When My Heart Joins the Thousand(15)
Finally she pulls back, flushed and breathless and smiling, with tears in her eyes. “We’ll go out tomorrow,” she says. “We’ll have our own party. With no smelly Jessamine.”
The next morning, she takes me out for pancakes at my favorite restaurant, the Silver Dollar. As we sit, eating, she says, “You know, it might help if you went back to counseling.”
I poke my pancakes with a fork. I’m still seeing a psychiatrist—Dr. Evans—but she just gives me medication to keep me calm at school. I stopped seeing my last counselor months ago. “I don’t want to.”
“You were getting better,” Mama says. “You were learning to . . . how did she put it? ‘Adapt to social norms.’ If you kept at it, I’m sure you could make a friend. It would be good for you to have at least one friend.”
What good is friendship, I wonder, if I have to pretend to be someone else? “I don’t want to go back. I don’t need any friends. I just need you.”

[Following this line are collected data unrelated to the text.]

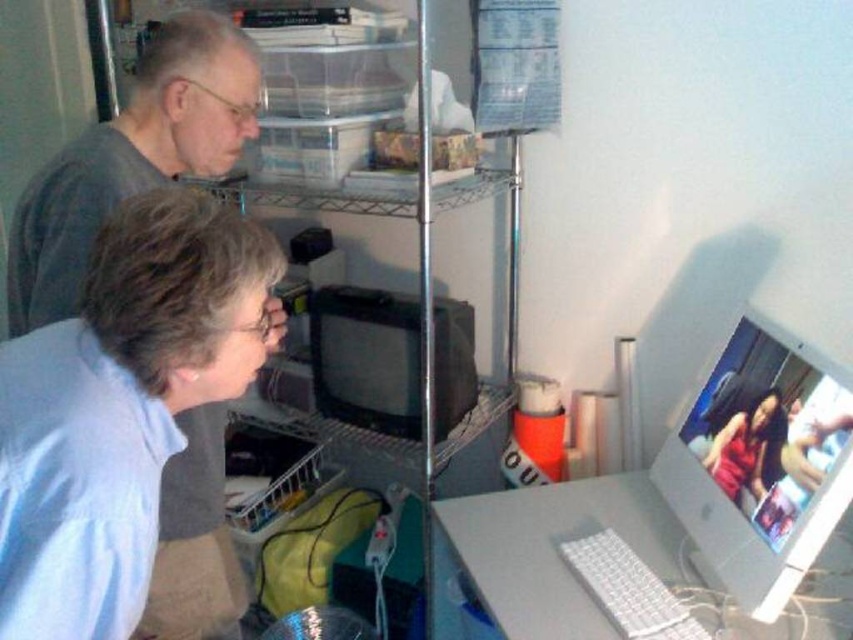 In the scene shown: Measure the distance between gray plastic computer desk at lower right and camera.

The distance of gray plastic computer desk at lower right from camera is 1.23 meters.

Between gray plastic computer desk at lower right and gray matte shirt at upper left, which one is positioned higher?

gray matte shirt at upper left is higher up.

Is point (537, 506) farther from camera compared to point (143, 120)?

Yes.

The width and height of the screenshot is (853, 640). I want to click on gray plastic computer desk at lower right, so click(628, 547).

Is gray matte shirt at upper left bigger than black plastic monitor at center?

Indeed, gray matte shirt at upper left has a larger size compared to black plastic monitor at center.

Is point (90, 166) farther from camera compared to point (439, 344)?

No, (90, 166) is closer to viewer.

Find the location of `gray matte shirt at upper left`. gray matte shirt at upper left is located at coordinates (132, 157).

Can you confirm if matte gray shirt at left is thinner than black plastic monitor at center?

Correct, matte gray shirt at left's width is less than black plastic monitor at center's.

Who is more distant from viewer, (256,100) or (386,412)?

Positioned behind is point (386,412).

The image size is (853, 640). I want to click on matte gray shirt at left, so click(x=132, y=156).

Her face changes for a second. “I won’t be around forever, you know.”
“But you’ll be around for a long time. Right?”
“A very long time.” She tries to smile, but it looks strange, like there are wires hooked into the corners of her mouth, pulling.

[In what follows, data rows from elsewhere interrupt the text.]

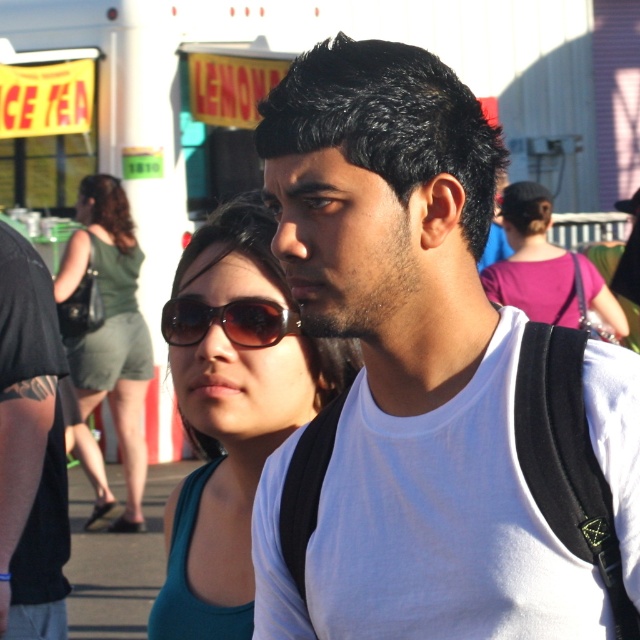 Is green fabric dress at left smaller than purple fabric shirt at upper right?

Incorrect, green fabric dress at left is not smaller in size than purple fabric shirt at upper right.

Does point (102, 374) come closer to viewer compared to point (572, 296)?

No, it is behind (572, 296).

At what (x,y) coordinates should I click in order to perform the action: click on green fabric dress at left. Please return your answer as a coordinate pair (x, y). Looking at the image, I should click on (109, 328).

Looking at this image, measure the distance from white matte tank top at center to teal fabric sunglasses at center.

38.79 inches

Can you confirm if white matte tank top at center is bigger than teal fabric sunglasses at center?

Indeed, white matte tank top at center has a larger size compared to teal fabric sunglasses at center.

Identify the location of white matte tank top at center. The width and height of the screenshot is (640, 640). click(x=429, y=385).

The image size is (640, 640). I want to click on white matte tank top at center, so click(x=429, y=385).

Who is positioned more to the left, teal fabric sunglasses at center or brown reflective sunglasses at center?

Positioned to the left is teal fabric sunglasses at center.

What do you see at coordinates (232, 412) in the screenshot?
I see `teal fabric sunglasses at center` at bounding box center [232, 412].

Locate an element on the screen. teal fabric sunglasses at center is located at coordinates (232, 412).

After breakfast, we go shopping, and she buys me a little yellow candle in a clay jar. It smells like honey and vanilla and clover, but the smell isn’t too sharp, so it doesn’t make my nose itch. I keep the jar long after the candle has burned down to nothing. Even years later, particles of the scent still cling to its sides, and sometimes I bury my nose in the jar and breathe in deeply.
CHAPTER EIGHT
The digital clock on the floor next to my mattress reads 5:42.
It’s time.
I put on a faded Pink Floyd T-shirt, along with my usual black skirt and black-and-white striped stockings. Most of my clothes, aside from my work uniform, are frayed and faded. I shop mostly at thrift stores and Goodwill, and because it’s difficult for me to find comfortable clothes, I tend to keep them until they literally fall apart.
I walk to the park. The pond is gray and empty of ducks; the air is still and cool. Stanley is sitting on his usual bench, facing away from me. His hair is almost curly, I notice. In the back, where it’s longest, it falls into loose waves.
I don’t know what gives me away—maybe he hears a twig creak under my foot—but after a few minutes, he raises his head and looks over his shoulder. My heart lurches into my throat. Quickly I lower my head. Sweat dampens my palms as I slowly approach and sit down next to him, not looking up.
“Alvie?”
I cross my arms over my chest. “Hello.”
He’s wearing khakis and a polo shirt under a blue windbreaker, and he has a crutch tucked under his right arm instead of his usual cane. His cast peeks out from beneath his pant leg. After a few seconds of silence, he draws in an unsteady breath. “I was worried you wouldn’t show up.”
“I said I would.”
“Yeah. You did.” He holds out a hand. “It sounds strange to say ‘pleased to meet you,’ but, well . . . hi.”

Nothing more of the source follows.